Si la profesionalización del crimen es una fuerza externa, la fragmentación de la soberanía estatal es la crisis interna que la habilita. La liberación de un sicario por un "error" administrativo o un oficio fraudulento es quizás el punto de inflexión más grave. Este hecho no solo revela una falla burocrática; sugiere que el sistema judicial y penitenciario, los pilares de la justicia del Estado, son permeables. La pregunta ya no es si el crimen puede operar en las calles, sino si puede manipular los engranajes del propio Estado para garantizar la impunidad.
Esta percepción se agrava con los casos de "narcomilitares" en el Ejército y la Fuerza Aérea. La infiltración del crimen organizado en las Fuerzas Armadas, consideradas el último bastión de la integridad institucional, representa una amenaza existencial para la seguridad nacional. La reacción de la candidata presidencial Evelyn Matthei, exigiendo la convocatoria del Consejo de Seguridad Nacional (COSENA), no es solo una jugada política; es el reconocimiento de que el problema ha escalado de un asunto policial a una crisis de Estado.

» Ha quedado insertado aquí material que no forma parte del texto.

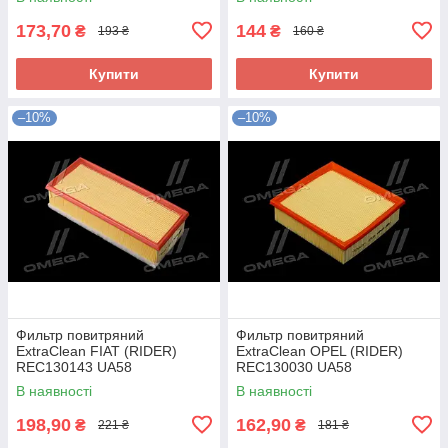
173,70
144
₴
₴
193 ₴
160 ₴
Купити
Купити
–10%
–10%
Фильтр повитряний
Фильтр повитряний
ExtraClean FIAT (RIDER)
ExtraClean OPEL (RIDER)
REC130143 UA58
REC130030 UA58
В наявності
В наявності
198,90
162,90
₴
₴
221 ₴
181 ₴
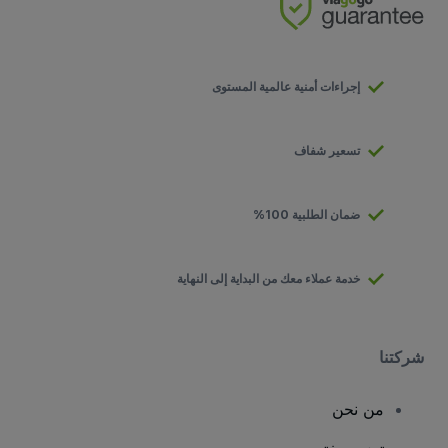
إجراءات أمنية عالمية المستوى
تسعير شفاف
ضمان الطلبية 100%
خدمة عملاء معك من البداية إلى النهاية
شركتنا
من نحن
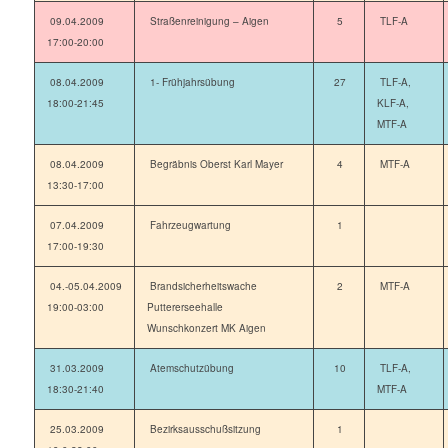
09.04.2009
Straßenreinigung – Aigen
5
TLF-A
17:00-20:00
08.04.2009
1- Frühjahrsübung
27
TLF-A,
18:00-21:45
KLF-A,
MTF-A
08.04.2009
Begräbnis Oberst Karl Mayer
4
MTF-A
13:30-17:00
07.04.2009
Fahrzeugwartung
1
17:00-19:30
04.-05.04.2009
Brandsicherheitswache
2
MTF-A
19:00-03:00
Puttererseehalle
Wunschkonzert MK Aigen
31.03.2009
Atemschutzübung
10
TLF-A,
18:30-21:40
MTF-A
25.03.2009
Bezirksausschußsitzung
1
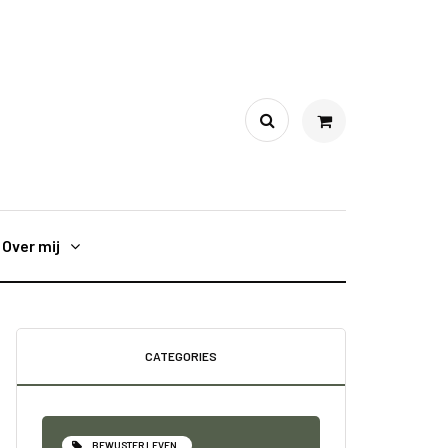
Over mij
CATEGORIES
BEWUSTER LEVEN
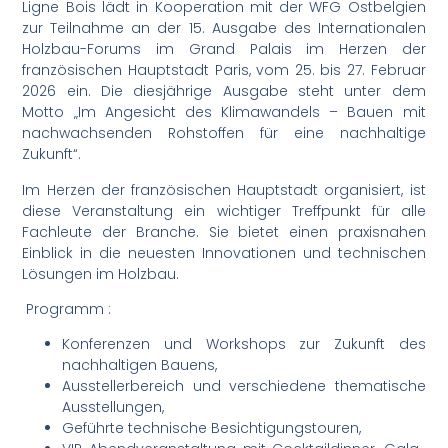
Ligne Bois lädt in Kooperation mit der WFG Ostbelgien
zur Teilnahme an der 15. Ausgabe des Internationalen
Holzbau-Forums im Grand Palais im Herzen der
französischen Hauptstadt Paris, vom 25. bis 27. Februar
2026 ein. Die diesjährige Ausgabe steht unter dem
Motto „Im Angesicht des Klimawandels – Bauen mit
nachwachsenden Rohstoffen für eine nachhaltige
Zukunft“.
Im Herzen der französischen Hauptstadt organisiert, ist
diese Veranstaltung ein wichtiger Treffpunkt für alle
Fachleute der Branche. Sie bietet einen praxisnahen
Einblick in die neuesten Innovationen und technischen
Lösungen im Holzbau.
Programm :
Konferenzen und Workshops zur Zukunft des
nachhaltigen Bauens,
Ausstellerbereich und verschiedene thematische
Ausstellungen,
Geführte technische Besichtigungstouren,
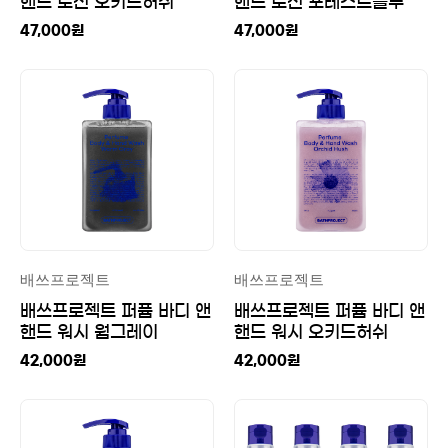
핸드 로션 오키드허쉬
핸드 로션 포레스트블루
500ml
500ml
47,000
원
47,000
원
배쓰프로젝트
배쓰프로젝트
배쓰프로젝트 퍼퓸 바디 앤
배쓰프로젝트 퍼퓸 바디 앤
핸드 워시 웜그레이
핸드 워시 오키드허쉬
500ml
500ml
42,000
원
42,000
원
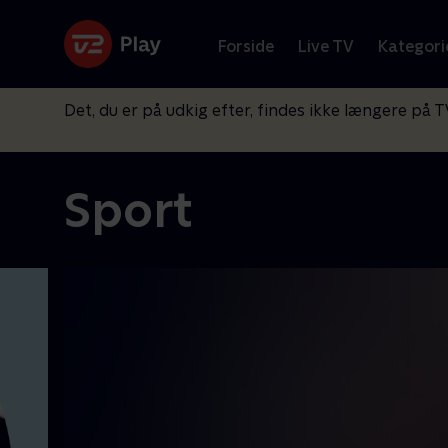
Forside
Live TV
Kategori
Det, du er på udkig efter, findes ikke længere på T
Sport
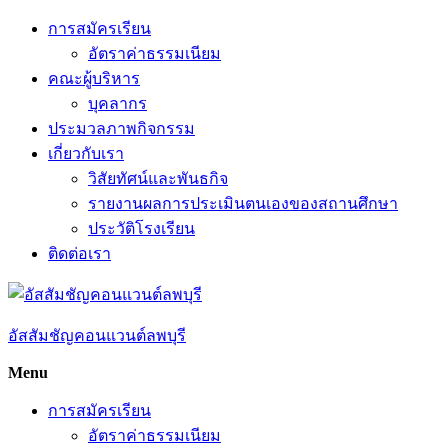
Skip
การสมัครเรียน
to
อัตราค่าธรรมเนียม
content
คณะผู้บริหาร
บุคลากร
ประมวลภาพกิจกรรม
เกี่ยวกับเรา
วิสัยทัศน์และพันธกิจ
รายงานผลการประเมินตนเองของสถานศึกษา
ประวัติโรงเรียน
ติดต่อเรา
อัสสัมชัญคอนแวนต์ลพบุรี
Menu
การสมัครเรียน
อัตราค่าธรรมเนียม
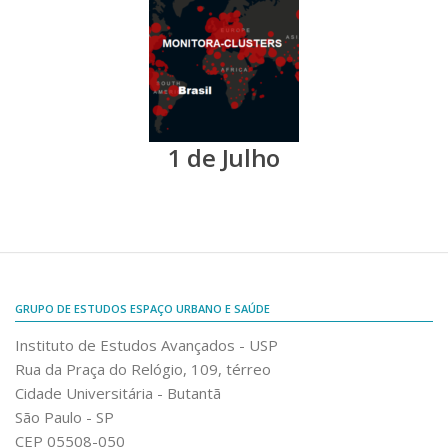
1 de Julho
GRUPO DE ESTUDOS ESPAÇO URBANO E SAÚDE
Instituto de Estudos Avançados - USP
Rua da Praça do Relógio, 109, térreo
Cidade Universitária - Butantã
São Paulo - SP
CEP 05508-050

A mediano plazo, este escenario proyecta la consolidación de "zonas grises" territoriales y funcionales. Territorios como el Barrio Yungay o ciertas comunas del sur podrían ver cómo la autoridad estatal se vuelve nominal, mientras que la ley de las bandas impone el orden. Funcionalmente, la confianza en la policía, los tribunales y Gendarmería podría desplomarse a niveles irrecuperables, empujando a los ciudadanos a buscar justicia por mano propia o a contratar seguridad privada, profundizando la desigualdad ante la ley.
Chile se encuentra en una encrucijada con dos caminos divergentes.
Un futuro posible, aunque de baja probabilidad por la polarización actual, es el de una "Reforma de Estado Forzada". El shock colectivo podría generar la voluntad política para un pacto nacional que aborde la modernización tecnológica del Poder Judicial, una purga profunda en Gendarmería, la creación de agencias de inteligencia civil especializadas en crimen organizado y una legislación que ataque las finanzas de estas redes. Sería un proceso doloroso y costoso, pero orientado a reconstruir la capacidad y la legitimidad del Estado.
El escenario alternativo, y de mayor probabilidad si las tendencias actuales se mantienen, es el de la "Anomia Normalizada". En este futuro, la crisis de seguridad se convierte en el principal combustible del debate político electoral, pero sin traducirse en reformas estructurales. La retórica de "mano dura" domina las campañas, pero la impunidad persiste. La violencia se vuelve un riesgo cotidiano con el que la ciudadanía aprende a convivir, la desconfianza en las instituciones se cronifica y la brecha entre quienes pueden pagar por su seguridad y quienes no, se convierte en un abismo social.
El caso Montoya, por lo tanto, deja de ser la historia de un hombre para convertirse en un espejo del país. Las decisiones que se tomen —o que se omitan— en los próximos meses para responder a las grietas que este y otros casos han revelado, determinarán si Chile logra reafirmar el monopolio de la justicia o si, por el contrario, cede silenciosamente fragmentos de su soberanía a las lógicas del poder criminal.